The Montreal Gazette; 28 October 1953
One of Canada's famous fighting ships, [H.M.C.S. Algonquin, has been] re-converted to carry on the tradition in a new role — commanded by Cmdr. Patrick F.X. Russell.
Fresh from N.A.T.O's "Exercise mariner", where she proved herself in her new anti-submarine fighting role, the Algonquin is a ship with a history.
She was one of many ships employed in attacks on the German pocket-battleship Tirpitz and in June 1944 played a part in Operation Neptune supporting the Normandy invasion. During this time she carried General Crerar and his staff to France.

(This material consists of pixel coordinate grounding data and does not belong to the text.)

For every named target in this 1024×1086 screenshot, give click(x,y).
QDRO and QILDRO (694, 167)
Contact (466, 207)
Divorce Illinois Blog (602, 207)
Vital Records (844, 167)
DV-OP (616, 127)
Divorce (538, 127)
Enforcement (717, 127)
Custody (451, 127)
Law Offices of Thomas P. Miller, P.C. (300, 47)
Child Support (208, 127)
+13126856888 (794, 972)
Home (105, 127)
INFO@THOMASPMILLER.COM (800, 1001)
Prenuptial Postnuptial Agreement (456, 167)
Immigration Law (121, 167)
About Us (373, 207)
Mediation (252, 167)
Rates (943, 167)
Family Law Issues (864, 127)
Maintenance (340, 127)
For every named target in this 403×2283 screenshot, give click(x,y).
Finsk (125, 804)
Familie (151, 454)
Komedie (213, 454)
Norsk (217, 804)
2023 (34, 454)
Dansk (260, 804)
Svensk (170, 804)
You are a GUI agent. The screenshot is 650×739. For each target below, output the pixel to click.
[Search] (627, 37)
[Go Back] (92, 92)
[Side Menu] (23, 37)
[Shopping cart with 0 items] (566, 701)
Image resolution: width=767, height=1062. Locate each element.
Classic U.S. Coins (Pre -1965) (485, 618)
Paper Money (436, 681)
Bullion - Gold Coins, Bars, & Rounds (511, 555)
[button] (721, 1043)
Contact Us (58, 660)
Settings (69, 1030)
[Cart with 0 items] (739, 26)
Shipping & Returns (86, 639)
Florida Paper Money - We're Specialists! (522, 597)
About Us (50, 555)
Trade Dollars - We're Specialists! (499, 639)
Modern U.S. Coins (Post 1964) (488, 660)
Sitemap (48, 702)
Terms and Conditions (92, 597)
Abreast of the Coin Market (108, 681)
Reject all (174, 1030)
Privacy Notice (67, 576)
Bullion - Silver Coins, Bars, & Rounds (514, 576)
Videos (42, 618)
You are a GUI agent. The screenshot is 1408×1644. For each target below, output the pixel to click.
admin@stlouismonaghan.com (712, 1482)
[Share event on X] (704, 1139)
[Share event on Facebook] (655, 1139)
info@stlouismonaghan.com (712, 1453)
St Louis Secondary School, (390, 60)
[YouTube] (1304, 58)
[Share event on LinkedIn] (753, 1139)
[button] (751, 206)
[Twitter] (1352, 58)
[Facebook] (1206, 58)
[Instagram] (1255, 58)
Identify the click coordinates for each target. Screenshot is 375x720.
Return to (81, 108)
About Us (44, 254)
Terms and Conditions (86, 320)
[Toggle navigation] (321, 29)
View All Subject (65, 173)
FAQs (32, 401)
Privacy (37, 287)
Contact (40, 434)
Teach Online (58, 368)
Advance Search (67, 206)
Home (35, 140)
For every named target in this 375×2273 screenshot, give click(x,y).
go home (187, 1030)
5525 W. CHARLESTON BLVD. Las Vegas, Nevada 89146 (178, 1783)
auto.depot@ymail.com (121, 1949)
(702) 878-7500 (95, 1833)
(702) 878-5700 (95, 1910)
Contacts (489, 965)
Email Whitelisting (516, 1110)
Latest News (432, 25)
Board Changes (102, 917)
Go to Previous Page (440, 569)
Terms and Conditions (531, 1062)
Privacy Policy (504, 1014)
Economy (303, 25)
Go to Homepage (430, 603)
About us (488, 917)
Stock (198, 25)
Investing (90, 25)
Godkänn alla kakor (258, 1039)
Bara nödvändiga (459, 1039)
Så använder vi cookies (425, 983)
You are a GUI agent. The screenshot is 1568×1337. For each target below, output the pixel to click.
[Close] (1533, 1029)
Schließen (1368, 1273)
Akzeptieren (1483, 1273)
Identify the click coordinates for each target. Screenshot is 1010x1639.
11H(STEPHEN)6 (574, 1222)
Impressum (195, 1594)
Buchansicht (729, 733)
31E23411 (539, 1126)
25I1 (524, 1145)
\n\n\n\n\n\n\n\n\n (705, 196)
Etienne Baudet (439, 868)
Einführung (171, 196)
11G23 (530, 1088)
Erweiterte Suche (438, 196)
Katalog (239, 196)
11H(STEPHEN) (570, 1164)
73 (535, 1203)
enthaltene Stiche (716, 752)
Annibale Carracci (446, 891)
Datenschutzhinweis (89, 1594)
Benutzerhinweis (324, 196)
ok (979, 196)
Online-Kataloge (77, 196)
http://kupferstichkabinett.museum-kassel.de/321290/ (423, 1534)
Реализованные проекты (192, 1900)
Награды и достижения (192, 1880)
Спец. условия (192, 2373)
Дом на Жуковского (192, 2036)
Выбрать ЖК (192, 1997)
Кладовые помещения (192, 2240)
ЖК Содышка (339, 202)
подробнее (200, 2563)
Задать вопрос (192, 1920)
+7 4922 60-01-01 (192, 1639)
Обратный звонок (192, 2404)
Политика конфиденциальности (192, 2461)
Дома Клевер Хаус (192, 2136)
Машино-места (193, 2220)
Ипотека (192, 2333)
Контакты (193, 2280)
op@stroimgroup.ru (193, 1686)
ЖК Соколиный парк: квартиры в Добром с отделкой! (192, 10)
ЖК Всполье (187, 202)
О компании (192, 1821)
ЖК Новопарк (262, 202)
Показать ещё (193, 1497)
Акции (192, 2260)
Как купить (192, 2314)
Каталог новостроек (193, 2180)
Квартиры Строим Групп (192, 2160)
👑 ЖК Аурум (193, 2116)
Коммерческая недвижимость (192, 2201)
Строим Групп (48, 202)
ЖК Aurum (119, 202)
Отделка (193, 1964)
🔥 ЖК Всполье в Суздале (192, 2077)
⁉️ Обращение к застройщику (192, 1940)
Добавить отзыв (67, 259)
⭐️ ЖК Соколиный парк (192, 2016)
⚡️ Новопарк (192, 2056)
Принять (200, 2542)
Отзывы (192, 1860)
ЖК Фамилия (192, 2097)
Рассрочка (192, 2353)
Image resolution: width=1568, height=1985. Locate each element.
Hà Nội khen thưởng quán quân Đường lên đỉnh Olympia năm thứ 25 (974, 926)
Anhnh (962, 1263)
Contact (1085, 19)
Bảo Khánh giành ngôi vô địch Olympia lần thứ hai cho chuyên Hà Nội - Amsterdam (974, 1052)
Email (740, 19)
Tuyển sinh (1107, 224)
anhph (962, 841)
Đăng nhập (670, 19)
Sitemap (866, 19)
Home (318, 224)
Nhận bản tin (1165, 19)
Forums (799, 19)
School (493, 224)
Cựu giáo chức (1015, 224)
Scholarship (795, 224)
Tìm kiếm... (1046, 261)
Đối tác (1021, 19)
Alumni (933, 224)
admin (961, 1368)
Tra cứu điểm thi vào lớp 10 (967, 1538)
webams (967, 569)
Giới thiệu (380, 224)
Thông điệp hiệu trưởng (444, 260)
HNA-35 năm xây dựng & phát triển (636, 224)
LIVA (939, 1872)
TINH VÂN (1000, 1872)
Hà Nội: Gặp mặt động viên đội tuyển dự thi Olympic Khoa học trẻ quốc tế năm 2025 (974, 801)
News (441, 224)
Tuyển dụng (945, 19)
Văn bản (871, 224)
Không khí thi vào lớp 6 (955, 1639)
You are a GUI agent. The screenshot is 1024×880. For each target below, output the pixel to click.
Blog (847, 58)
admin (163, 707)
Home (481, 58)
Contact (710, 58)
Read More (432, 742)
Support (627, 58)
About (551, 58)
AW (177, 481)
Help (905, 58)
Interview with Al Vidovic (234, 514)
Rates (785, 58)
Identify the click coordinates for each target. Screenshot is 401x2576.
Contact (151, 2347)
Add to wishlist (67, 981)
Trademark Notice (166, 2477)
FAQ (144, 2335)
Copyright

In the latter half of the year she protected convoys to Murmansk. In one encounter with a German convoy off the Norwegian coast the Algonquin accounted for two German escorts and assisted in a third. In this fight eight of the 11 German ships were sunk and one driven ashore.
After being re-commissioned in February, 1953, ships officers said she was used to test various new weapons and methods of anti0submarine warfare. Now, they say, the evaluations of equipment are "pretty well complete."
Cmdr. Russell was born in England but came to Canada in 1922. He joined the Royal Canadian navy in as a cadet in 1934. His wartime sea appointments include service on H.M.C.S. Margaree, St. Francis and Skeena.
Among the ship's officers is Lt.-Cmdr. James C. Carter of Montreal west. He joined the R.C.N. as a cadet in Sept. 1941.